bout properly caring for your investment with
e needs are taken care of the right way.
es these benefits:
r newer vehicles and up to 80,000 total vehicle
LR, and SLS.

• _Assignment_
Give the records again, complete and exact.

• _Expected output_
bout properly caring for your investment with
e needs are taken care of the right way.
es these benefits:
r newer vehicles and up to 80,000 total vehicle
LR, and SLS.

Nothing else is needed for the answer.